Après ce cri de douleur et d étonnement, le critique que je cite nous parle du Jugement dernier, et, sans employer aucun terme de métier, sans nous initier à aucun des procédés que nous n'avons pas besoin de connaître, occupé seulement de nous communiquer l'enthousiasme qui l'embrase, il nous jette dans la pensée la propre pensée de Michel-Ange.
«Le style de Michel-Ange, dit-il, semble le seul qui soit parfaitement approprié à un pareil sujet. L'espèce de convention qui est particulière à ce style, ce parti tranché de fuir toute trivialité au risque de tomber dans l'enflure et d'aller jusqu'à l'impossible, se trouvaient à leur place dans la peinture d'une scène qui nous transporte dans une sphère tout idéale. Il est si vrai que notre esprit va toujours au-delà de ce que l'art peut exprimer en ce genre, que la poésie elle-même, qui semble si immatérielle dans ses moyens d'expression, ne nous donne jamais qu'une idée trop définie de semblables inventions. Quand l'Apocalypse de saint Jean nous peint les dernières convulsions de la nature, les montagnes qui s'écroulent, les étoiles qui tombent de la voûte céleste, l'imagination la plus poétique et la plus vaste ne peut s'empêcher de circonscrire dans un champ borné le tableau qui lui est offert. Les comparaisons employées par les poètes sont tirées d'objets matériels qui arrêtent la pensée dans son vol. Michel-Ange, au contraire, avec ses dix ou douze groupes de quelques figures disposées symétriquement et sur une surface que l'œil embrasse sans peine, nous donne une idée incomparablement plus terrible de la catastrophe suprême qui amène aux pieds de son juge le genre humain éperdu; et cet empire immense qu'il prend à l'instant même sur l'imagination, il ne le doit à aucune des ressources que peuvent employer les peintres vulgaires; c'est son style seul qui le soutient dans les régions du sublime et nous y emporte avec lui.

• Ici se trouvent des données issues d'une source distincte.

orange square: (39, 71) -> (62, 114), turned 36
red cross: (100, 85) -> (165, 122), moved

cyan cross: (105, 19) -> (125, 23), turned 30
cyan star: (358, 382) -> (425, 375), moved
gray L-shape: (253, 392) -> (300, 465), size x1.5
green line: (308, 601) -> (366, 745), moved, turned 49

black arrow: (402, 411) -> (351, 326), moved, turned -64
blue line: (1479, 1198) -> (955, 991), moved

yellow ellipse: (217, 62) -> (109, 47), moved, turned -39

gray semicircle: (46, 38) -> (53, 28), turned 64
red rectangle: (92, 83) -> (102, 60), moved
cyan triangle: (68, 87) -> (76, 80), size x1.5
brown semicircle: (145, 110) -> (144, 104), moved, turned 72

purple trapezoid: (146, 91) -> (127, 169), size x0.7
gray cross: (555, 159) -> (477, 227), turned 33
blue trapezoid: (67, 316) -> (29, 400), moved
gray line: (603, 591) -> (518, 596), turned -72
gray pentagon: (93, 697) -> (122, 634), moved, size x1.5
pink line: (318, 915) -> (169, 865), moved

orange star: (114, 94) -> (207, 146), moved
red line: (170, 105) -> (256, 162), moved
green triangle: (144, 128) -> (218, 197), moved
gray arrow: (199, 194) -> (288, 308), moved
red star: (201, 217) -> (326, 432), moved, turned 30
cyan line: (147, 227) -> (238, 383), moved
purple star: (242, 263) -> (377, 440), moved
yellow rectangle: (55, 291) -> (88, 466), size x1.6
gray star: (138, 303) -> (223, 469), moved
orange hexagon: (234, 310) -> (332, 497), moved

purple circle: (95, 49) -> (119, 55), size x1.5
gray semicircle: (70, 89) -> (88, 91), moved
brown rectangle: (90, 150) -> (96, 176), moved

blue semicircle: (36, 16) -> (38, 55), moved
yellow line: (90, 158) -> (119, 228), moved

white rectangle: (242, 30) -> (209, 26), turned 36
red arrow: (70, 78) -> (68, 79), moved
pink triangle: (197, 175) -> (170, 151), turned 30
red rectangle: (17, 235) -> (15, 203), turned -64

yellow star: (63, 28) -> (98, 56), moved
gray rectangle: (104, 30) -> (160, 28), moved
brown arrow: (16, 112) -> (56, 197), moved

Le Christ de Michel-Ange n'est ni un philosophe ni un héros de roman. C'est Dieu lui-même dont le bras va réduire en poudre l'univers. Il faut à Michel-Ange, il faut au peintre des formes, des contrastes, des ombres, des lumières sur des corps charnus et mouvans. Le jugement dernier, c'est la fête de la chair; aussi comme on la voit courir déjà sur les os de ces pâles ressuscités, au moment où la trompette entr'ouvre leur tombe et les arrache au sommeil des siècles! Dans quelle variété de poétiques attitudes ils entr'ouvrent leurs paupières à la lueur de ce sinistre et dernier jour qui secoue pour jamais la lumière du sépulcre et pénètre jusqu'aux entrailles de cette terre où la mort a entassé ses victimes! Quelques-uns soulèvent avec effort la couche épaisse sous laquelle ils ont dormi si longtemps; d'autres, dégagés déjà de leur fardeau, restent là étendus et comme étonnés d'eux-mêmes. Plus loin, la barque vengeresse emporte la foule des réprouvés. Caron se tient là, battant de son aviron les âmes paresseuses: qualunque s'adagia!»
Qui donc a écrit ces belles pages? Ne semble-t-il pas qu'on entende Michel-Ange lui-même parler de son œuvre et en expliquer la pensée? Ce langage si grand et si ferme qu'il ne semble pas appartenir à notre siècle, n'est-il pas celui du maître traduit par quelque littérateur contemporain du premier ordre?